What Exactly Is a Bitcoin IRA

Before we get into how you can invest in a Bitcoin IRA, you need to know what it really is so you can determine if or not it’s an attractive investment choice.  

A Bitcoin IRA is a retirement account designed for holding cryptocurrencies. It’s tax-advantaged, self-directed, and can be either Roth or traditional. 

It’s worth noting that Bitcoin IRAs don’t just hold cryptos. They can also include bonds and traditional stocks. 

Rules You Need to Know About Bitcoin IRAs

The first thing you need to know is that a specific Internal Revenue Service (IRS) account exclusively meant for cryptos does not exist. For this reason, when people refer to a “Bitcoin IRA,” they basically mean a self-directed IRA that includes Bitcoin or other cryptocurrencies within its portfolio of holdings.

Another important thing to note is that the IRS deems Bitcoin and other cryptocurrencies in retirement accounts as property, meaning these assets are taxed similar to stocks and bonds.

That brings us to the next important thing. 

Since the IRS considers Bitcoin and other cryptocurrencies as property, you need a custodian such as Viva Capital to hold your Bitcoin IRA and safeguard it. This way, you get to comply with IRS regulations.

Moving forward, you can establish a Bitcoin IRA as either a traditional account (for which contributions are tax-deductible and funds taxed upon withdrawal) or a Roth account (no tax break on contributions, but distributions are tax-free) and benefit from their associated tax advantages.

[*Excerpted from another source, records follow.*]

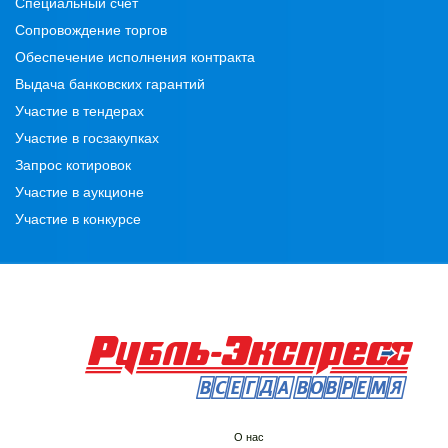
Специальный счёт
Сопровождение торгов
Обеспечение исполнения контракта
Выдача банковских гарантий
Участие в тендерах
Участие в госзакупках
Запрос котировок
Участие в аукционе
Участие в конкурсе
О нас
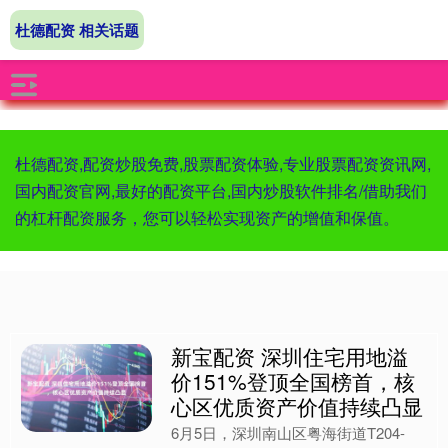
杜德配资 相关话题
杜德配资,配资炒股免费,股票配资体验,专业股票配资资讯网,
国内配资官网,最好的配资平台,国内炒股软件排名/借助我们
的杠杆配资服务，您可以轻松实现资产的增值和保值。
新宝配资 深圳住宅用地溢
价151%登顶全国榜首，核
心区优质资产价值持续凸显
6月5日，深圳南山区粤海街道T204-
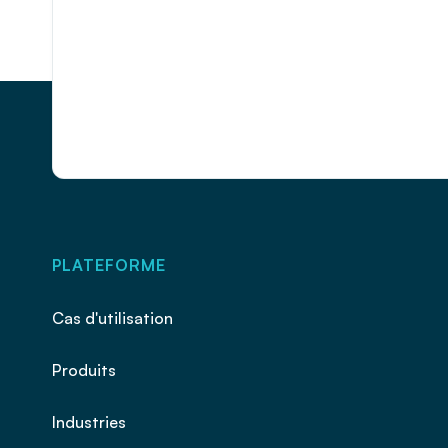
PLATEFORME
Cas d'utilisation
Produits
Industries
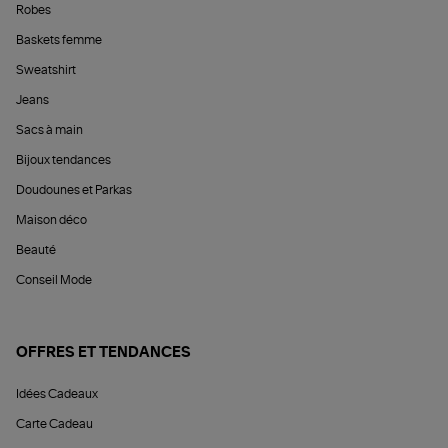
Robes
Baskets femme
Sweatshirt
Jeans
Sacs à main
Bijoux tendances
Doudounes et Parkas
Maison déco
Beauté
Conseil Mode
OFFRES ET TENDANCES
Idées Cadeaux
Carte Cadeau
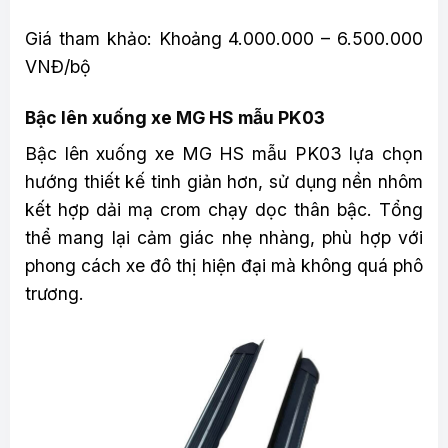
Giá tham khảo: Khoảng 4.000.000 – 6.500.000
VNĐ/bộ
Bậc lên xuống xe MG HS mẫu PK03
Bậc lên xuống xe MG HS mẫu PK03 lựa chọn
hướng thiết kế tinh giản hơn, sử dụng nền nhôm
kết hợp dải mạ crom chạy dọc thân bậc. Tổng
thể mang lại cảm giác nhẹ nhàng, phù hợp với
phong cách xe đô thị hiện đại mà không quá phô
trương.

Last but not least, you will be subject to the same yearly contribution limits, $6,000 or $7,000 if you are 50 or older in 2021 and 2022.

How To Buy Bitcoin in IRA

To purchase Bitcoin or crypto in your IRA, you need a custodian, as mentioned before. This party can hold and deal in cryptocurrency.

Note some custodians might ask you to apply before they walk you through the process. After that, you can fund your account via a rollover of funds from an existing IRA or another tax-advantaged account. You can also contribute new funds.

What Investments Are Prohibited in a Bitcoin IRA?

A bitcoin IRA usually includes Bitcoin within its portfolio. Apart from Bitcoin, it allows you to invest in other cryptocurrencies, e.g., Ether, Binance coin, to name a few. While there are exceptions, crypto IRAs normally do not hold real estate, precious metals, stocks, bonds, among other assets.

Invest In a Bitcoin IRA Through a Reliable Custodian Today

If you want a slice of the action, the process of investing in cryptocurrency is relatively easy and a Bitcoin IRA can help you do just that. Note that there are many service providers in the market, so be sure to do your research to ensure you partner with a reliable custodian.